▸ **Activity**
Search the data below for the word "click" and copy each line that holds it.

▸ **Data excerpts**
****************************************

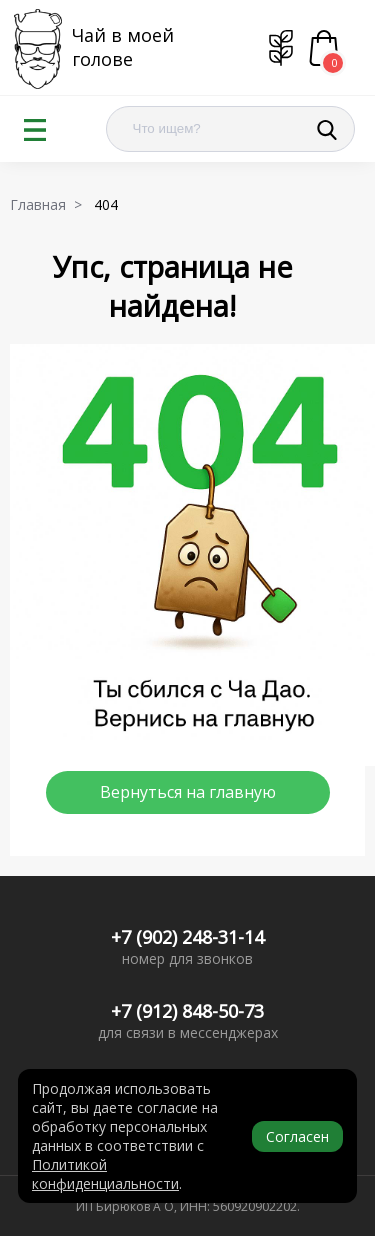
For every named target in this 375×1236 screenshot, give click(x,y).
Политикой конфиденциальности (105, 1174)
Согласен (297, 1136)
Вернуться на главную (188, 792)
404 (110, 204)
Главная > (50, 204)
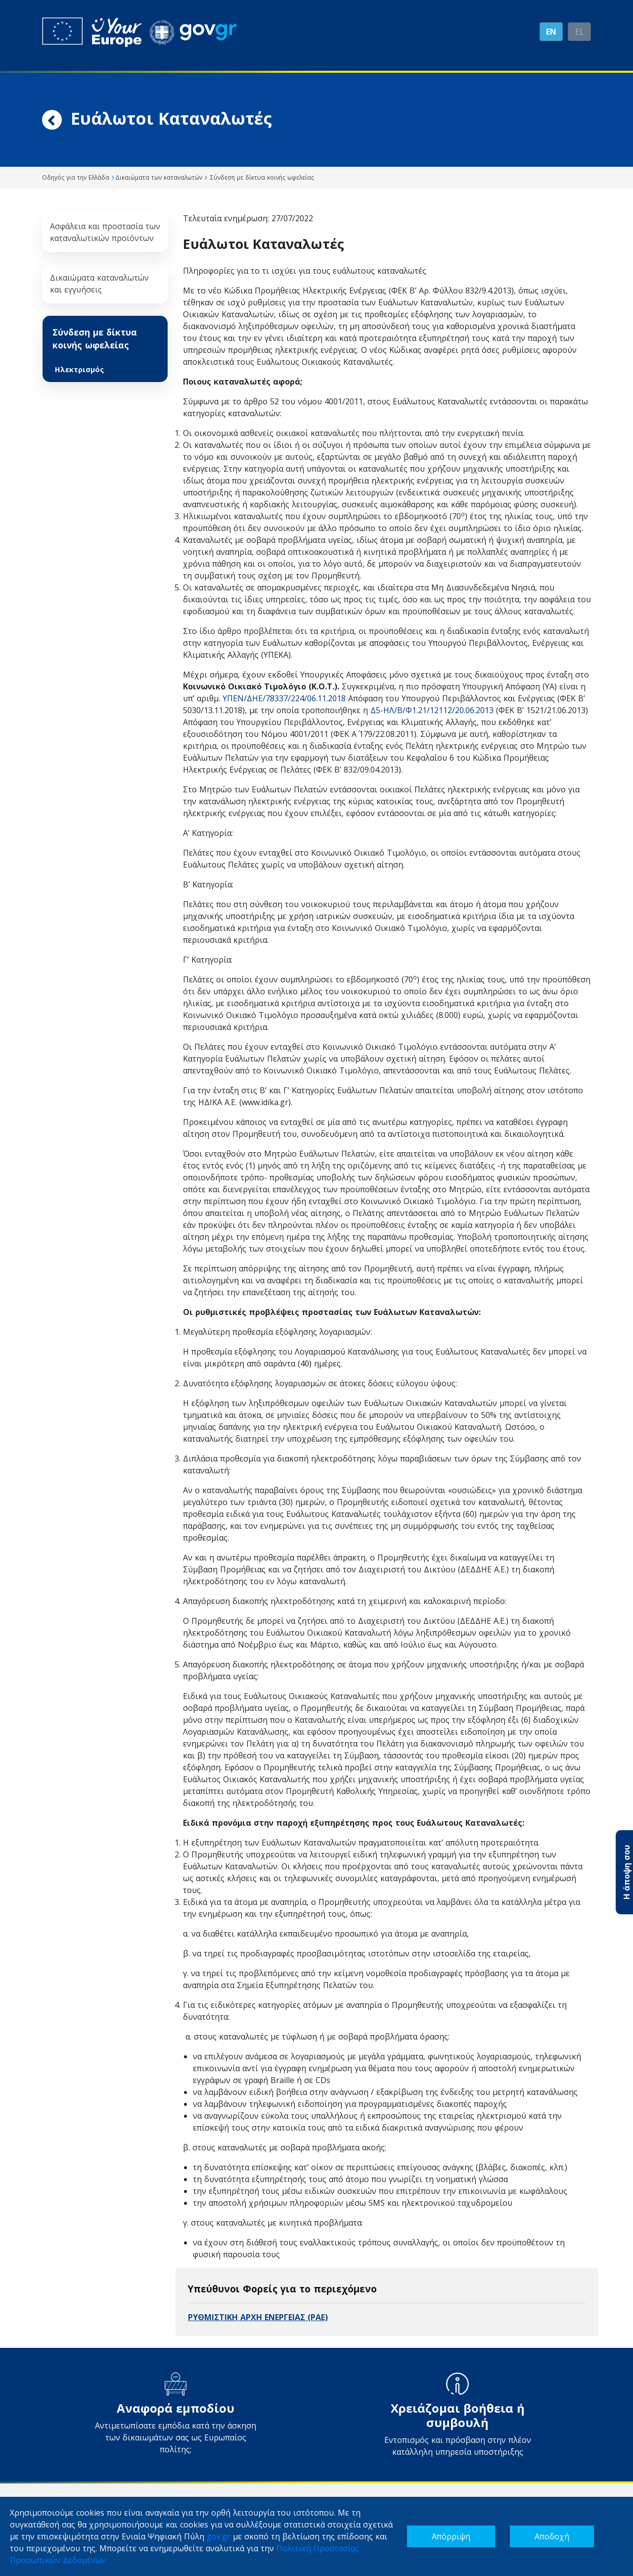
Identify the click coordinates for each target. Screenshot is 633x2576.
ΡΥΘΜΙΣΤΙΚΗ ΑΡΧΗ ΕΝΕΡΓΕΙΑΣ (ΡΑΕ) (258, 2317)
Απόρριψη (451, 2536)
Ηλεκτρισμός (79, 369)
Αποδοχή (552, 2536)
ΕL (579, 31)
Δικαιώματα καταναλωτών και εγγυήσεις (99, 283)
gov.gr (218, 2536)
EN (551, 31)
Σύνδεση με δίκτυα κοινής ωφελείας (94, 338)
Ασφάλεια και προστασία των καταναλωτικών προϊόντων (105, 232)
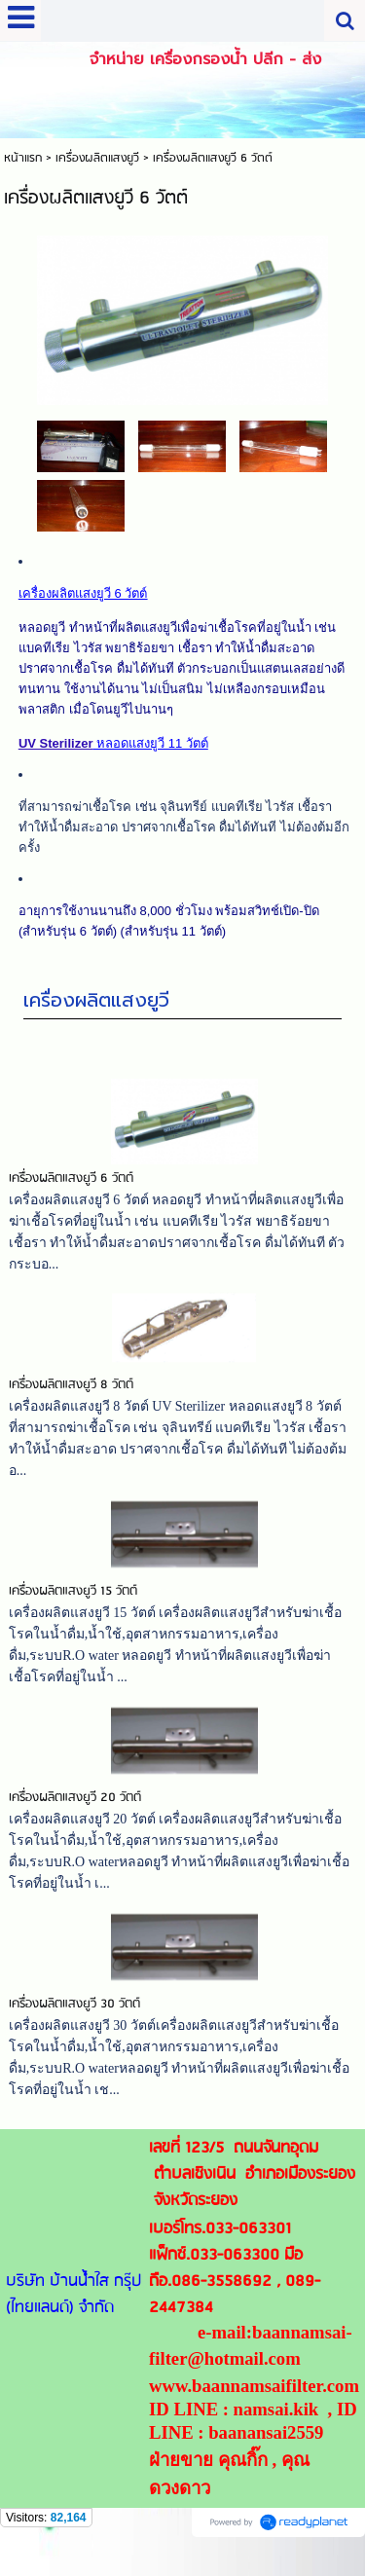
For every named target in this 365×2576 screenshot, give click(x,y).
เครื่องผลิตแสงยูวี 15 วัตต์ (73, 1591)
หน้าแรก (23, 158)
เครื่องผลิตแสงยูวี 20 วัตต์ (75, 1797)
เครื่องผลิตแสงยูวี (96, 999)
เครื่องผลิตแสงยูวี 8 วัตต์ (71, 1385)
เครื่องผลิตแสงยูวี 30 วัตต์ (74, 2004)
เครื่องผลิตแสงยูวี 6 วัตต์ (71, 1178)
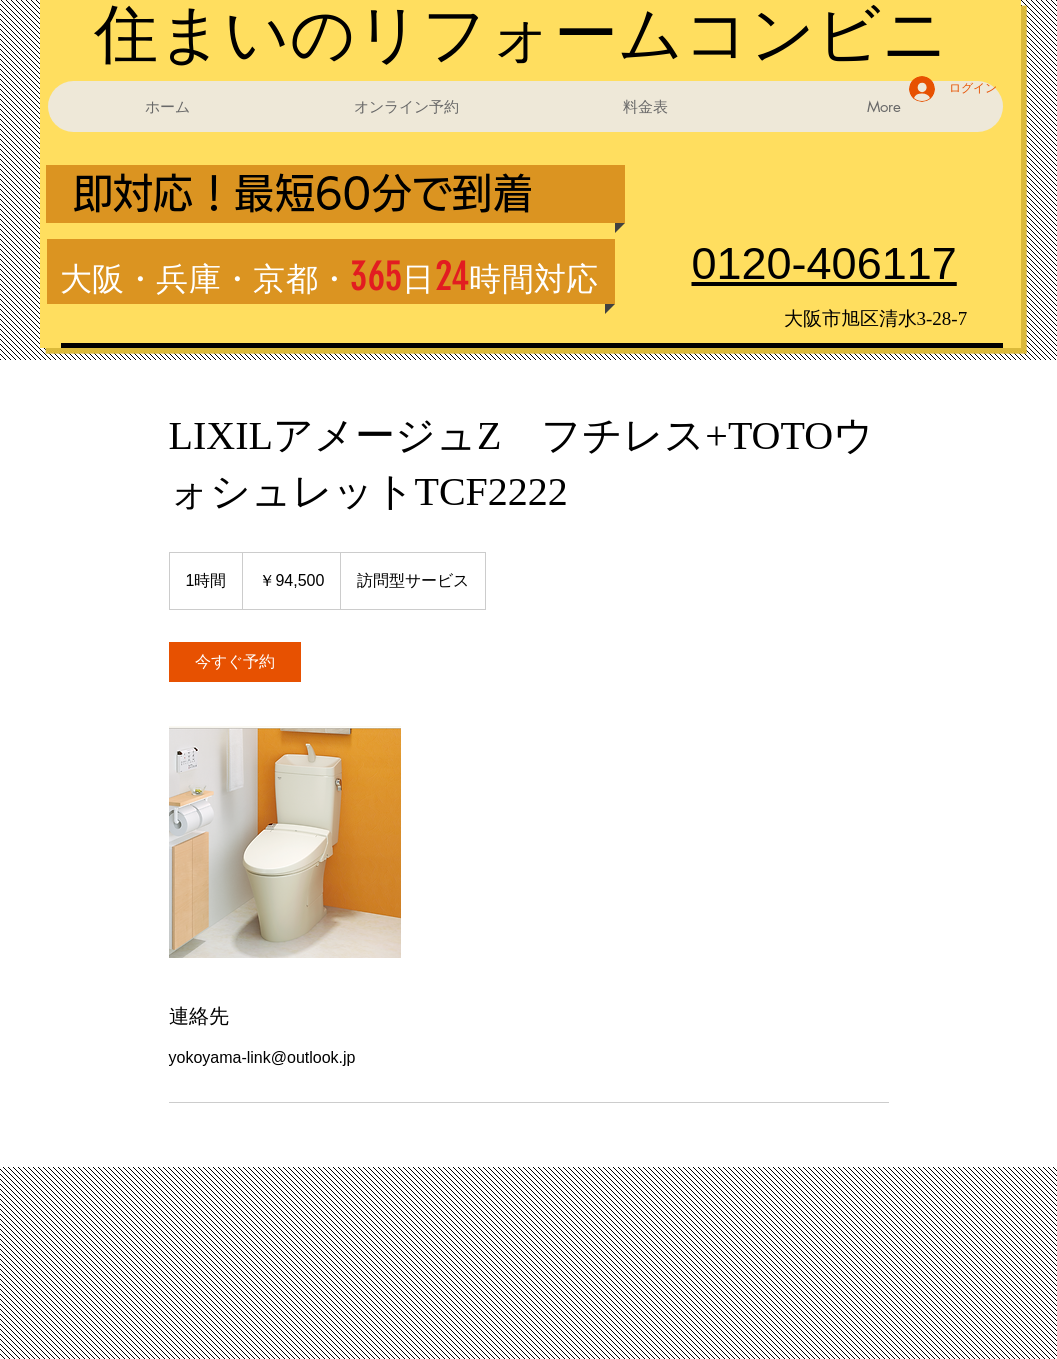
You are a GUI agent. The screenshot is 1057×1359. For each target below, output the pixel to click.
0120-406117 (824, 263)
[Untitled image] (285, 842)
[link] (235, 662)
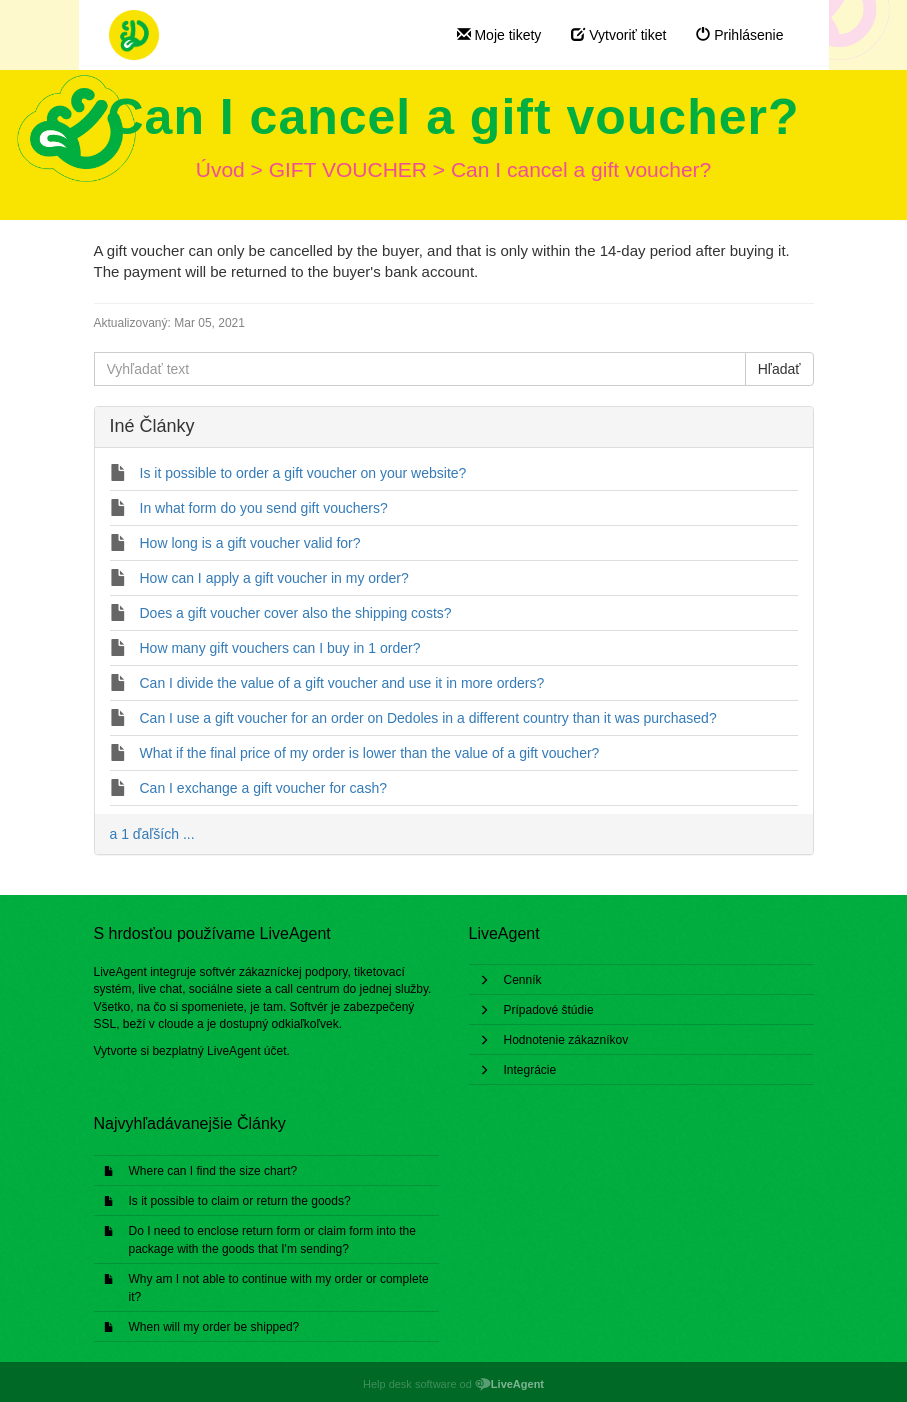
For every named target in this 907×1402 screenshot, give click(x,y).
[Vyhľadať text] (420, 369)
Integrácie (530, 1070)
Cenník (523, 980)
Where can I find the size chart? (213, 1171)
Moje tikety (499, 35)
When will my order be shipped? (214, 1327)
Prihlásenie (739, 35)
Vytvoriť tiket (618, 35)
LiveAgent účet (246, 1051)
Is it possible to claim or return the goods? (240, 1201)
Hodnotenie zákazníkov (566, 1040)
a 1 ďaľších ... (152, 834)
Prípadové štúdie (549, 1010)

****************************************

▸ **Solution for this task**
For every named target in this 375×1236 screenshot, give click(x,y).
Identify the click coordinates for each target. Screenshot is 633x2576.
For every named target in this 365×2576 screenshot, give click(x,y).
You are a GUI agent. The screenshot is 1057×1359. For each target below, output the pixel to click.
For every named target in this 907×1402 screenshot, give click(x,y).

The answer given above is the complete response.